How exciting! You’ve made that heartfelt, sometimes big, decision to adopt or bring another furry face to your household. It’s a very happy time, but somewhere in the midst, you will probably find yourself asking silently (or out loud) “how are my current furballs going to get along with the new one(s)?” Like most things with animals, there’s often a learning curve. And that learning curve can change day to day? Where do they like to sleep? What are their communication habits? How are they in new environments? Sometimes, despite all your research on bringing a new cat or dog into your home with a resident cat or dog, there can still the unanticipated or unexpected reactions.
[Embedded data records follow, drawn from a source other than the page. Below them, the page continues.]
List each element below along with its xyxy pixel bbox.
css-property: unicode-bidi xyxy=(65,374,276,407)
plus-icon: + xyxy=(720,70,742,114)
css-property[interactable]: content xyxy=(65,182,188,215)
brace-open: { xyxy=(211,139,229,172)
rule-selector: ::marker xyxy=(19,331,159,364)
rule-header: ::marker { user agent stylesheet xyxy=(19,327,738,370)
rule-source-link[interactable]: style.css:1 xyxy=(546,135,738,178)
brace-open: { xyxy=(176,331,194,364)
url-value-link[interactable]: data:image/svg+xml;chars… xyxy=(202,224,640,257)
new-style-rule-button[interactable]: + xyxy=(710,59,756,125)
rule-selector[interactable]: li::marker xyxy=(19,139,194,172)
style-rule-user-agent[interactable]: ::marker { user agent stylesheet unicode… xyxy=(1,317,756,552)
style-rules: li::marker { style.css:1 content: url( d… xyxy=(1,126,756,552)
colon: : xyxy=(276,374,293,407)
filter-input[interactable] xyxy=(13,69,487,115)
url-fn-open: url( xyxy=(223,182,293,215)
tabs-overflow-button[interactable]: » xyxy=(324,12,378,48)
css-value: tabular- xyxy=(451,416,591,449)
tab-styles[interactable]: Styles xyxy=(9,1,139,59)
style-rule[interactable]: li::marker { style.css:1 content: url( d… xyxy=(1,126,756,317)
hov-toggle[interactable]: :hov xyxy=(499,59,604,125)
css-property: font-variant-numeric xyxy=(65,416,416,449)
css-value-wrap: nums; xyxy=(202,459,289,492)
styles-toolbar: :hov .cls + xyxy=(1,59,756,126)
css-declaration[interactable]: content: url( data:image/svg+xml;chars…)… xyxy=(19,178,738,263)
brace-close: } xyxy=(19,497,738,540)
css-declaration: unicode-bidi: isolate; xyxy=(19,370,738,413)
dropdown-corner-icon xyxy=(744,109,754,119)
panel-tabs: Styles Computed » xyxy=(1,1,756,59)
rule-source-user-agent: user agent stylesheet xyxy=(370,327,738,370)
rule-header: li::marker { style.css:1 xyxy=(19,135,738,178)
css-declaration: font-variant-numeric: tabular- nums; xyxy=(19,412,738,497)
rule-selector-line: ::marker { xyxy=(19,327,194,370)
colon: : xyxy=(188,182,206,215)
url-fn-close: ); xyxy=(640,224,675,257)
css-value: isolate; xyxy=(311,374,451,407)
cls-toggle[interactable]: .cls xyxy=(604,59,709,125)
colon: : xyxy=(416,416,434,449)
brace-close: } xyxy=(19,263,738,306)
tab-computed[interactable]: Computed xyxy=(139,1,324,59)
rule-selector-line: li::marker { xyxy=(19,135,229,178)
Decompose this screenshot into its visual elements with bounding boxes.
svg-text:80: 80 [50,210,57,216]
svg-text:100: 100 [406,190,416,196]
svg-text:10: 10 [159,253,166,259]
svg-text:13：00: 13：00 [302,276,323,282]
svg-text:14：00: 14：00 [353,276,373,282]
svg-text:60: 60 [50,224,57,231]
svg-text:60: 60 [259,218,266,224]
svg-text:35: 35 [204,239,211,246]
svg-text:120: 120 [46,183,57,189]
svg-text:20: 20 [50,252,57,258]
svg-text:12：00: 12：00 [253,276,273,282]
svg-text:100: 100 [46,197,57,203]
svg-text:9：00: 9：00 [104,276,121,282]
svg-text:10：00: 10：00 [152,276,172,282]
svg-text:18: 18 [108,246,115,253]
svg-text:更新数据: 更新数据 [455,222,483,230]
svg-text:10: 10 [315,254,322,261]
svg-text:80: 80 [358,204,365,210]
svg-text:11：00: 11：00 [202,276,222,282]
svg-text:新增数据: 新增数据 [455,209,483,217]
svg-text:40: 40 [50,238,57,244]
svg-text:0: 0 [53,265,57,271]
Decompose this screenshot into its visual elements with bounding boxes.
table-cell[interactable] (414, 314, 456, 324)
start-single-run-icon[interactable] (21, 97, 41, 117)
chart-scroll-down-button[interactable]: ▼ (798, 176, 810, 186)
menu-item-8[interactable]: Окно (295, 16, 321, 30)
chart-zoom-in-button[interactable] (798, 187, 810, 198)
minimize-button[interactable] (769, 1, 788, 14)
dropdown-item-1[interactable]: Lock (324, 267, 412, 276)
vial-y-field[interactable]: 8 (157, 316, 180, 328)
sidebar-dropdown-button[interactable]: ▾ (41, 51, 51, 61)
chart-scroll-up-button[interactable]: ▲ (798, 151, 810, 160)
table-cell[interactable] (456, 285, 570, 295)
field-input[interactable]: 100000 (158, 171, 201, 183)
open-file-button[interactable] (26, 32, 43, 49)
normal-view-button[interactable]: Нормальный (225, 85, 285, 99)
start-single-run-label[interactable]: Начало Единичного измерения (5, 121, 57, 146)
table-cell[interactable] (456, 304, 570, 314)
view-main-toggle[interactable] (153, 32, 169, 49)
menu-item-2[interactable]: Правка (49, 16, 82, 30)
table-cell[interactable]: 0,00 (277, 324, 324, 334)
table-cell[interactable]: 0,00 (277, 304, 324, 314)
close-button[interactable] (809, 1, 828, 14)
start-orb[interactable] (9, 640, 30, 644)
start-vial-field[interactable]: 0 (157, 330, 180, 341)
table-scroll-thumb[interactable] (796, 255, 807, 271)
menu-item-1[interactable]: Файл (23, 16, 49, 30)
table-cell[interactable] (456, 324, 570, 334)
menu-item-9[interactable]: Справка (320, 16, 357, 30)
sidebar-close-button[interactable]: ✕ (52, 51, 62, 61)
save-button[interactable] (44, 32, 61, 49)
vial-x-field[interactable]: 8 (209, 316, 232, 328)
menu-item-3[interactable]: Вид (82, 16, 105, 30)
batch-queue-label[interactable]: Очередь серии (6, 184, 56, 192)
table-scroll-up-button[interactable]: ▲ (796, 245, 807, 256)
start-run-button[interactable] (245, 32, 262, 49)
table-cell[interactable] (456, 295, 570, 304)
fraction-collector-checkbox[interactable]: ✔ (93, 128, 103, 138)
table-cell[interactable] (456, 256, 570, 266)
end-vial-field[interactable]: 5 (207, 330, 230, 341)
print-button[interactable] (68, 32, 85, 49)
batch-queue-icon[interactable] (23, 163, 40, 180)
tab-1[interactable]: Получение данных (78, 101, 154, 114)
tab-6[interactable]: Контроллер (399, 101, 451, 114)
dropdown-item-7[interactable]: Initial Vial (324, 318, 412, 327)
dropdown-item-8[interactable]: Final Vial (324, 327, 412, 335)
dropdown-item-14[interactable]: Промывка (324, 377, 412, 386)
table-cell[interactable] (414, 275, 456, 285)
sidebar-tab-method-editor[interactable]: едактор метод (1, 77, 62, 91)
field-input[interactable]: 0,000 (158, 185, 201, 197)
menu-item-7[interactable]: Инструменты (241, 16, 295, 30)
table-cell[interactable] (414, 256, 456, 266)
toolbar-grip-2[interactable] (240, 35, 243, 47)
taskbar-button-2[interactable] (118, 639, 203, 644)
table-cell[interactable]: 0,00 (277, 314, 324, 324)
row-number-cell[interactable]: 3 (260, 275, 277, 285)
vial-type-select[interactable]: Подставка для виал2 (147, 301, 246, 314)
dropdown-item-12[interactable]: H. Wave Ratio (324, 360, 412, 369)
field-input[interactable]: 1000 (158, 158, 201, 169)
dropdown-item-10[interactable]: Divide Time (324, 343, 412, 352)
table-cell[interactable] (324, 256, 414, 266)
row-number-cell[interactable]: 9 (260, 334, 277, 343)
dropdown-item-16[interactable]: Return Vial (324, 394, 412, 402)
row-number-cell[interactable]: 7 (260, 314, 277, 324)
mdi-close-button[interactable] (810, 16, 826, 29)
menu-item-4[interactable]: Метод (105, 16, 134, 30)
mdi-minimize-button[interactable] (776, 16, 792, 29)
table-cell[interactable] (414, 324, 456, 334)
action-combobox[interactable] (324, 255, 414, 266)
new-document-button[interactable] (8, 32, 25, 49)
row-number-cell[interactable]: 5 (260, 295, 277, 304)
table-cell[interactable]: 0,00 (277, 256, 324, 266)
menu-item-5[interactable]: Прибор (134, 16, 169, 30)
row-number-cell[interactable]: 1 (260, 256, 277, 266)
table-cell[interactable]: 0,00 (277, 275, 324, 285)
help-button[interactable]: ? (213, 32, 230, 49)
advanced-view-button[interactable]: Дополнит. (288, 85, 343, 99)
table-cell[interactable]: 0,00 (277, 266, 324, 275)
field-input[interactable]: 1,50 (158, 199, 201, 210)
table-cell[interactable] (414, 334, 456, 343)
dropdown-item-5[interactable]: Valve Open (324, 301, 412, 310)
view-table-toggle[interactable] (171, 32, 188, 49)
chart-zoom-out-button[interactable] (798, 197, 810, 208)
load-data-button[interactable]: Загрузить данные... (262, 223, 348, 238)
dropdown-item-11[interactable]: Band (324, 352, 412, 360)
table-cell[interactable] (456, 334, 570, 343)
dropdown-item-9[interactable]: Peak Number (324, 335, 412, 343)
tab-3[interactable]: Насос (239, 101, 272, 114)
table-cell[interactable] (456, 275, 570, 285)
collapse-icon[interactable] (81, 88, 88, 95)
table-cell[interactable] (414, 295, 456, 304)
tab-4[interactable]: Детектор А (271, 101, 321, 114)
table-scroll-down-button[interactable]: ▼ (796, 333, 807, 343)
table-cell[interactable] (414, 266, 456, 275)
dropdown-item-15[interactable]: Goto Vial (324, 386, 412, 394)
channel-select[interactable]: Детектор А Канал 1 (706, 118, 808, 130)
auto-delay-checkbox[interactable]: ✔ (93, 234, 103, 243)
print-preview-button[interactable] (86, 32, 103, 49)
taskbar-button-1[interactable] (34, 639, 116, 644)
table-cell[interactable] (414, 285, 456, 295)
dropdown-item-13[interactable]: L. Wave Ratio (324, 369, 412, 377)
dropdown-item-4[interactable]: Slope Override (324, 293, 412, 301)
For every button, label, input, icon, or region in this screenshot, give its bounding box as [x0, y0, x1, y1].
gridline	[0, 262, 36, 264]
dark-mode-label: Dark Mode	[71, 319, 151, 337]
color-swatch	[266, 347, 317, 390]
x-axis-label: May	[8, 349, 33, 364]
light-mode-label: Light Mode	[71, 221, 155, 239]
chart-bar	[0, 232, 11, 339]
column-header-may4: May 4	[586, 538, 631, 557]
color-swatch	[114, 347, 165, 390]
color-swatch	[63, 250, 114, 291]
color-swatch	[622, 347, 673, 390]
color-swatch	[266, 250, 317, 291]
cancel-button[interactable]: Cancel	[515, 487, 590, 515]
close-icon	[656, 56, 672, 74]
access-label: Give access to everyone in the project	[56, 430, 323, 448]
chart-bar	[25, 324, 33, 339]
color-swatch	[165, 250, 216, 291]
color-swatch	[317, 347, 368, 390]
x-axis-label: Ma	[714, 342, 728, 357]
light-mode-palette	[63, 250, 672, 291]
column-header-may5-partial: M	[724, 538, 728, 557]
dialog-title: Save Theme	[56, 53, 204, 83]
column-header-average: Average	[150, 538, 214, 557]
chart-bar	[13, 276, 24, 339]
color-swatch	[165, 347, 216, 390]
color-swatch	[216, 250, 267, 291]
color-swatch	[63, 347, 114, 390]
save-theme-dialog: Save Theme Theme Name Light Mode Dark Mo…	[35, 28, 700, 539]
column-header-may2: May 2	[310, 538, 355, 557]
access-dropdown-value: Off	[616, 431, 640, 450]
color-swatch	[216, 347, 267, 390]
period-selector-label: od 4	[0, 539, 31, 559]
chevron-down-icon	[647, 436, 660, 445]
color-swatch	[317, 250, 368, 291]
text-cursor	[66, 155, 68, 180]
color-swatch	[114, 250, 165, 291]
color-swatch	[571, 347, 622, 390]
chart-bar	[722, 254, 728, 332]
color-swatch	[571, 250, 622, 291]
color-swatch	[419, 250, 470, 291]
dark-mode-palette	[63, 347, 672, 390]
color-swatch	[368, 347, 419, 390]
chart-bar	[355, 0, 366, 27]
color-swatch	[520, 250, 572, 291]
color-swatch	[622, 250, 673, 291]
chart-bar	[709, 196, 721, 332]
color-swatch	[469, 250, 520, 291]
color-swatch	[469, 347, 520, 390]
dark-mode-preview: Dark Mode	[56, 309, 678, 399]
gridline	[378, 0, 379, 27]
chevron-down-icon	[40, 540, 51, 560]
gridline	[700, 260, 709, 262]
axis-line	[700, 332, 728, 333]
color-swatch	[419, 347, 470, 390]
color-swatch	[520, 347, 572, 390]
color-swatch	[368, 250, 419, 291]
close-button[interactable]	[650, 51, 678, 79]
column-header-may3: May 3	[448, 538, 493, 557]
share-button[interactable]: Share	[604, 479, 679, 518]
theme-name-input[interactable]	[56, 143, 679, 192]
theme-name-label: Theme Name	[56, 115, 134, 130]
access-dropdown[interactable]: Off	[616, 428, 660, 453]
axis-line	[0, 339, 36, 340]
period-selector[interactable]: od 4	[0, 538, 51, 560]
To help make the transition smoother for you, your family, your current fur-children and your new furry family members, we have created this blog with 31 tips to get started off on the right paw.
Introducing a cat to a home with another cat(s):
There is no general scientific rule for what is the best combination of cats in a household. Everyone you ask will probably provide a different answer or opinion on whether males are better with females, males with males, females with females, adults with kittens or even kittens with kittens. What works best for you & your household, might not even be workable for another family. The key underlying factors are cat temperament, socialization and if there are known behavior considerations from the new or current pet. Just because either “fluffy” is super sweet on their own, doesn’t necessarily mean they are going to openly accept “fluffy #2”. This is often due to territory issues, improper introductions, and human tension when things don’t often go as planned. Good news though, it is certainly possible to acclimate cats of all ages to one another. Keep in mind that this introduction can take anywhere from days to weeks to months. The most important suggestion is to do the introduction slowly. Your ultimate goal is to prevent fearful and aggressive behavior amongst the cats. Your patience and understanding will help your cats adjust as well.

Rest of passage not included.